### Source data
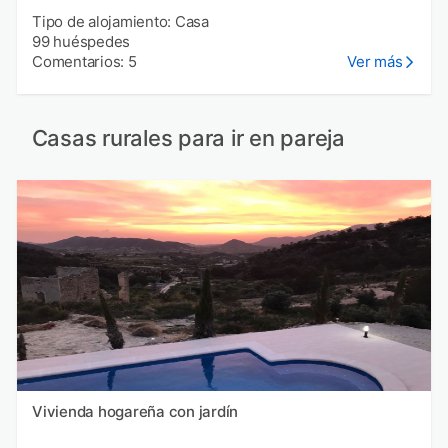
Tipo de alojamiento: Casa
99 huéspedes
Comentarios: 5
Ver más
Casas rurales para ir en pareja
Vivienda hogareña con jardín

### Your objective
Restate each entry verbatim and skip every image.

### Result
Tipo de alojamiento: Casa
99 huéspedes
Comentarios: 5
Ver más
Casas rurales para ir en pareja
Vivienda hogareña con jardín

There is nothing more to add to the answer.